§ Given data
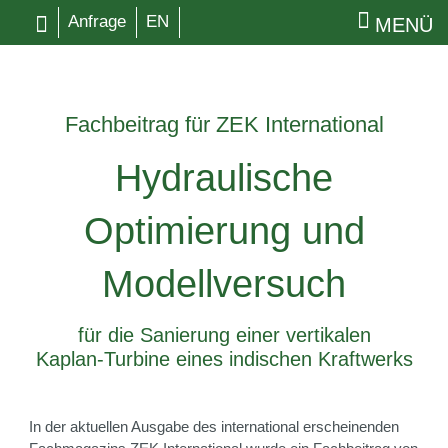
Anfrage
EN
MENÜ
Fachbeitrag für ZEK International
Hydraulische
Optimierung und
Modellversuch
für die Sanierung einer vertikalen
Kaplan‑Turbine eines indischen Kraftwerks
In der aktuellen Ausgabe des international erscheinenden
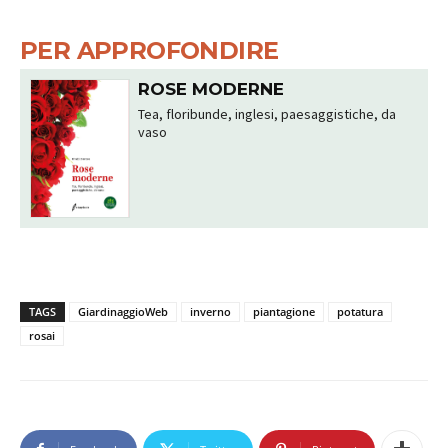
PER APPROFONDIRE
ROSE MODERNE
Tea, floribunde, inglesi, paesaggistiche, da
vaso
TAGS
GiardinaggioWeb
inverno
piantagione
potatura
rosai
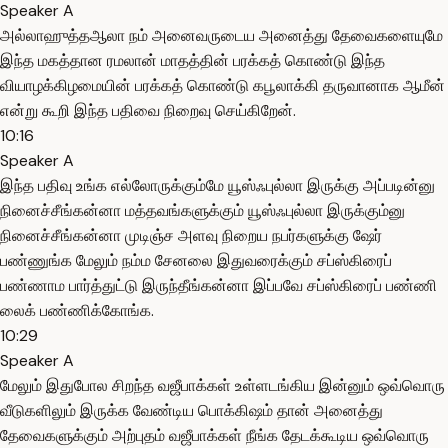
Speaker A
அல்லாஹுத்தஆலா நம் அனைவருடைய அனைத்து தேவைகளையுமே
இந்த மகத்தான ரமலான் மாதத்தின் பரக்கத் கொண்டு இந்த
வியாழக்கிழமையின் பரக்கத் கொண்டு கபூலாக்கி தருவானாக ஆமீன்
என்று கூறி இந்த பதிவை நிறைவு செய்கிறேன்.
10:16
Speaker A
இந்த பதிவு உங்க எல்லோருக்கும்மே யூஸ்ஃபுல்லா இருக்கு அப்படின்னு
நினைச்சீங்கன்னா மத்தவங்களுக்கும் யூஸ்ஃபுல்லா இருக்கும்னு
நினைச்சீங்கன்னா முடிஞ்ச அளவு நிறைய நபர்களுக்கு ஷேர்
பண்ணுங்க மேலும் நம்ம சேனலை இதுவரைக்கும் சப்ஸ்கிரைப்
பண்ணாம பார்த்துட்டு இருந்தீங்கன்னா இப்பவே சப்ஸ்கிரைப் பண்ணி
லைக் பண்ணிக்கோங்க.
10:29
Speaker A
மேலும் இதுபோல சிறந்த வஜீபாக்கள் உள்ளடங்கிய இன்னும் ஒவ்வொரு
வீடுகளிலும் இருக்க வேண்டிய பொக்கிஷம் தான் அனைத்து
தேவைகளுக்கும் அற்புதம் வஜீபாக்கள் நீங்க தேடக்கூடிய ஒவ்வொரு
...
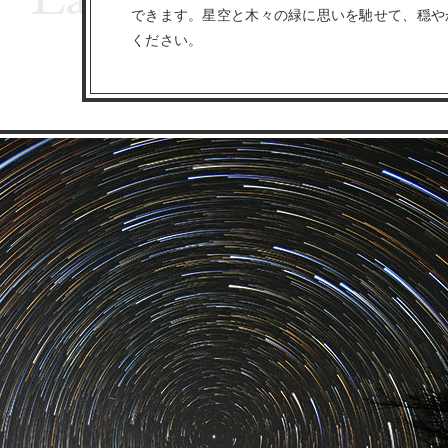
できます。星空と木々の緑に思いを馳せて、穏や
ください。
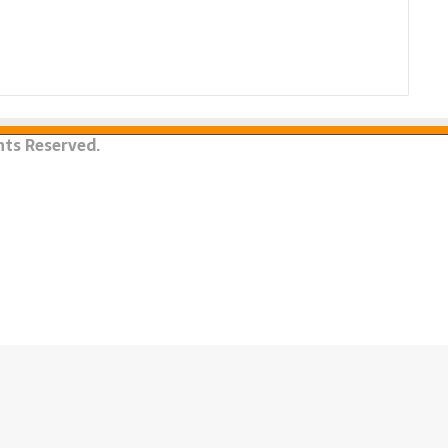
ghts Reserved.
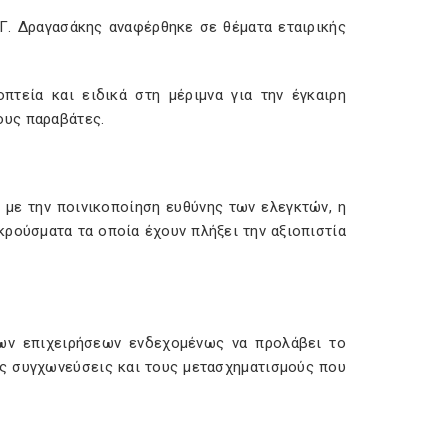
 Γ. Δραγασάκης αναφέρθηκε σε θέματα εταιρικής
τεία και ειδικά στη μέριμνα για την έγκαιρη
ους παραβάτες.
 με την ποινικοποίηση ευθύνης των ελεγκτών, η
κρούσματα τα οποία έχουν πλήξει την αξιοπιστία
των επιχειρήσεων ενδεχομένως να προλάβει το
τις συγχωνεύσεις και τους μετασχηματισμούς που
--
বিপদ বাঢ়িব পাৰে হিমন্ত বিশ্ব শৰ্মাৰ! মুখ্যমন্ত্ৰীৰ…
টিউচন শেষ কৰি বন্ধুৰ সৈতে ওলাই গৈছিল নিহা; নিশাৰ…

§ Your instructions
Using the listing above, restate exactly the range between the lines holding "Optimierung und" and "தேவைகளுக்கும் அற்புதம் வஜீபாக்கள்", inclusive, with pictures left out.

§ Exercise result
Optimierung und
Modellversuch
für die Sanierung einer vertikalen
Kaplan‑Turbine eines indischen Kraftwerks
In der aktuellen Ausgabe des international erscheinenden
PER APPROFONDIRE
ROSE MODERNE
Tea, floribunde, inglesi, paesaggistiche, da
vaso
TAGS
GiardinaggioWeb
inverno
piantagione
potatura
rosai
Speaker A
அல்லாஹுத்தஆலா நம் அனைவருடைய அனைத்து தேவைகளையுமே
இந்த மகத்தான ரமலான் மாதத்தின் பரக்கத் கொண்டு இந்த
வியாழக்கிழமையின் பரக்கத் கொண்டு கபூலாக்கி தருவானாக ஆமீன்
என்று கூறி இந்த பதிவை நிறைவு செய்கிறேன்.
10:16
Speaker A
இந்த பதிவு உங்க எல்லோருக்கும்மே யூஸ்ஃபுல்லா இருக்கு அப்படின்னு
நினைச்சீங்கன்னா மத்தவங்களுக்கும் யூஸ்ஃபுல்லா இருக்கும்னு
நினைச்சீங்கன்னா முடிஞ்ச அளவு நிறைய நபர்களுக்கு ஷேர்
பண்ணுங்க மேலும் நம்ம சேனலை இதுவரைக்கும் சப்ஸ்கிரைப்
பண்ணாம பார்த்துட்டு இருந்தீங்கன்னா இப்பவே சப்ஸ்கிரைப் பண்ணி
லைக் பண்ணிக்கோங்க.
10:29
Speaker A
மேலும் இதுபோல சிறந்த வஜீபாக்கள் உள்ளடங்கிய இன்னும் ஒவ்வொரு
வீடுகளிலும் இருக்க வேண்டிய பொக்கிஷம் தான் அனைத்து
தேவைகளுக்கும் அற்புதம் வஜீபாக்கள் நீங்க தேடக்கூடிய ஒவ்வொரு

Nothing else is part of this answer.